The below chart shows which Office 365 features have built-in electronic discovery tools.
PST archives larger than 10 GB cannot be exported. Only 10,000 mailboxes may be searched and placed on hold in a single eDiscovery search, and just 2 eDiscovery searches can be run simultaneously.
Image files such as TIFFs, and non-searchable PDFs can't be indexed, and neither can Excel files over a certain size. The presentation didn't indicate a precise limit, but this posting by Microsoft indicates that it's only 4 MB. Microsoft's 'Unindexed items in Content Search in Office 365' manual also states that no attachments larger than 32 MB will be indexed; only the first 10 attachments to an email will be indexed; attachments to emails attached to other 'parent' emails, are not indexed, but the 'child' emails are; and no more than 2 million characters will be indexed from any one document.

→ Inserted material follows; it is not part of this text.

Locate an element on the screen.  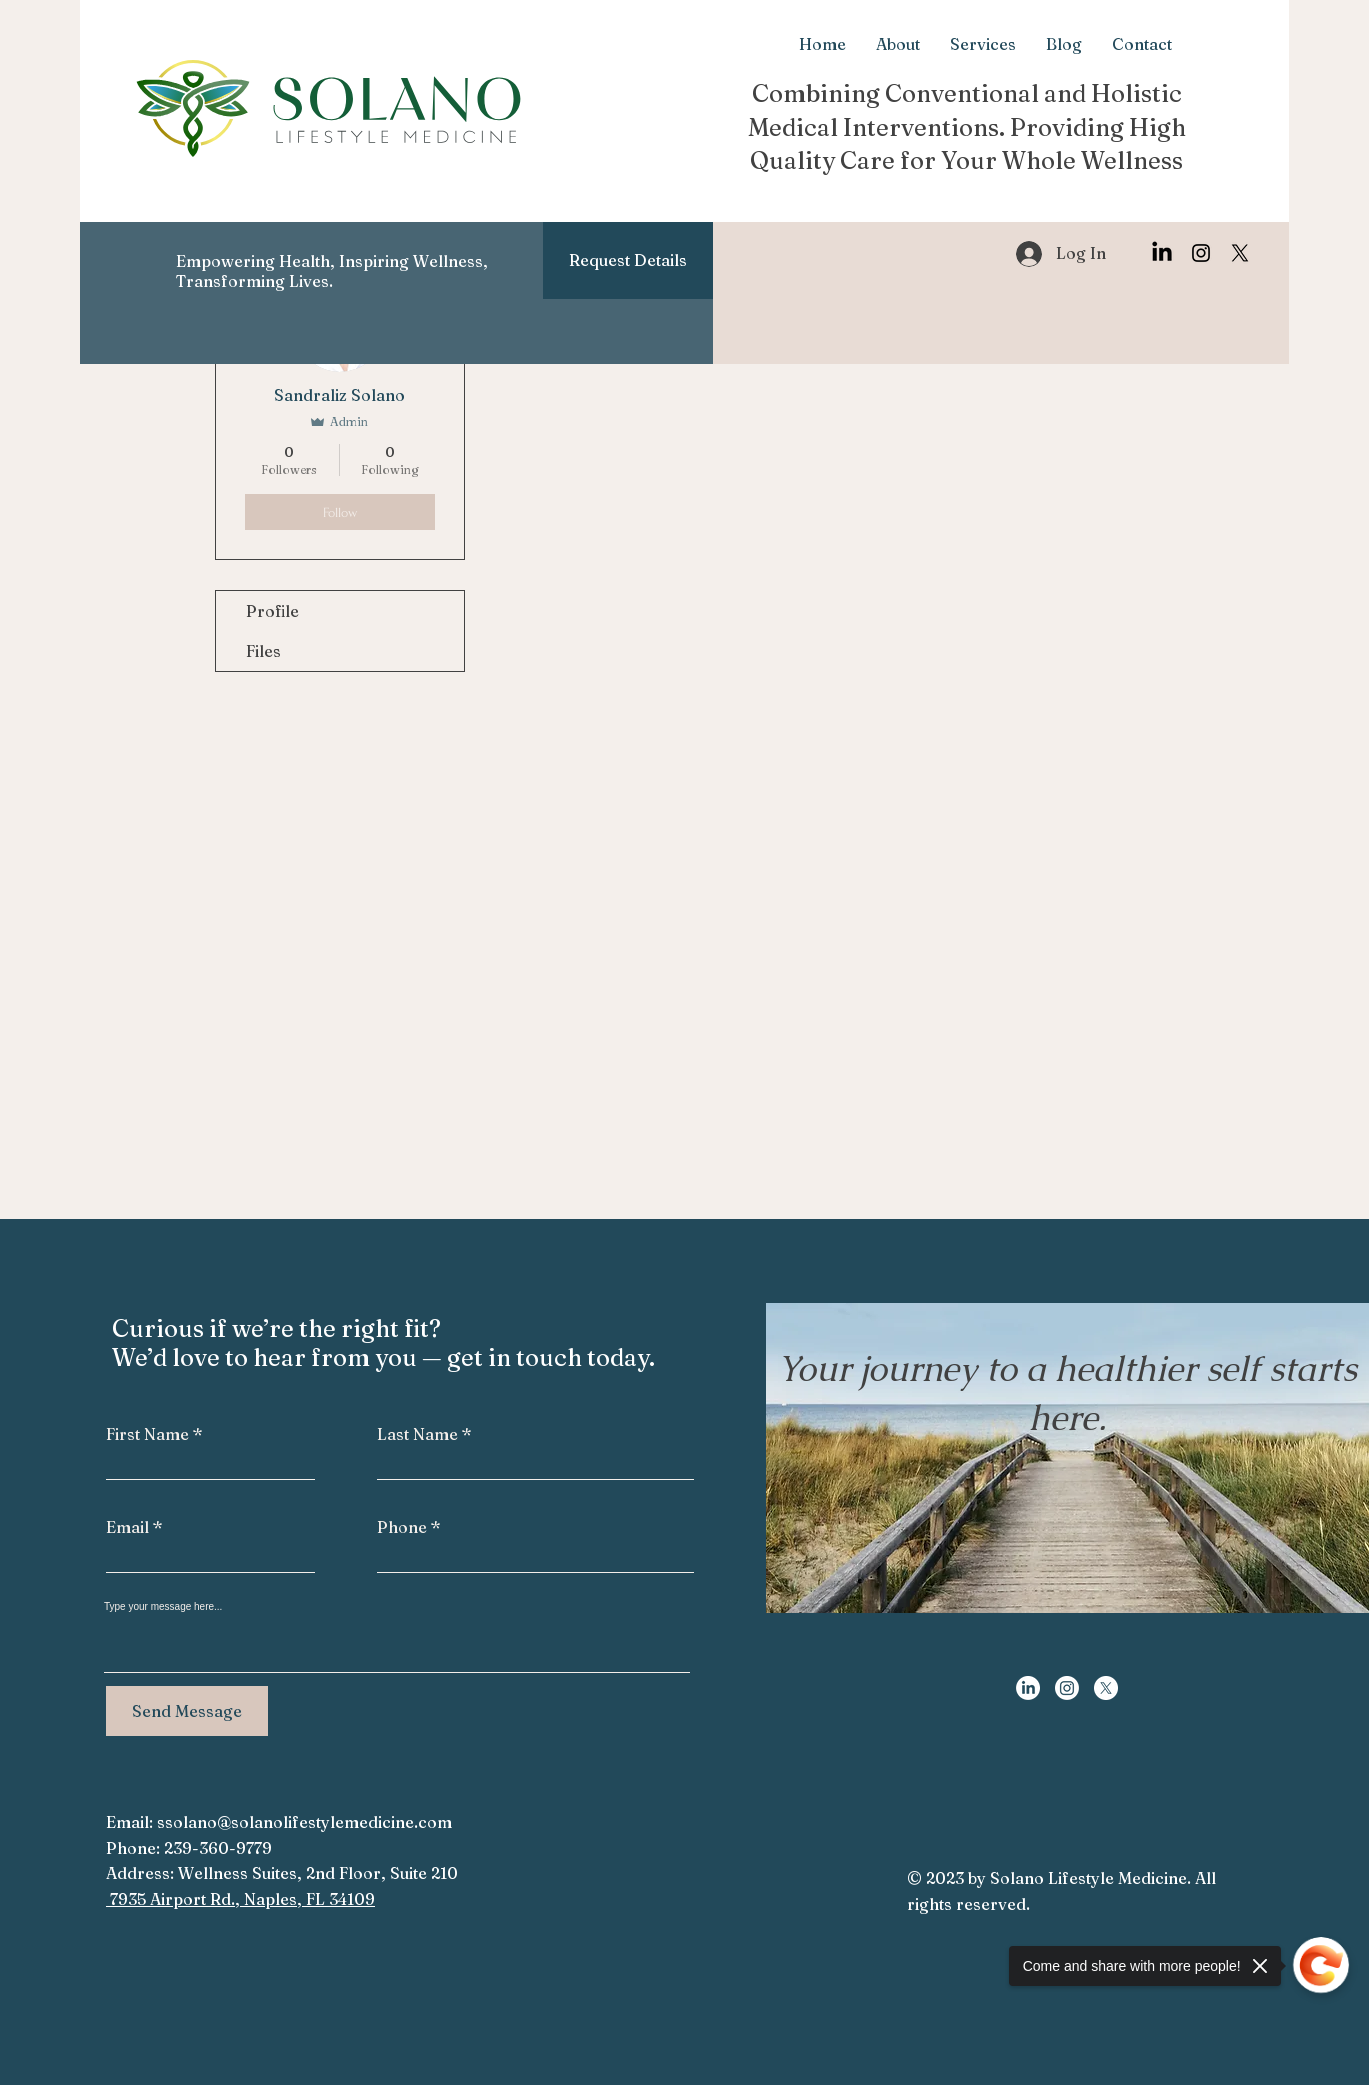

After the webcast, I did some further research on the MS Technet site. Microsoft provides detailed instructions on how to export .pst files in the Office 365 environment here. The compliance management section of MS Exchange includes an In-place eDiscovery & hold tool.
The eDiscovery PST export tool gives you the option to exclude duplicate messages, and include unsearchable attachments.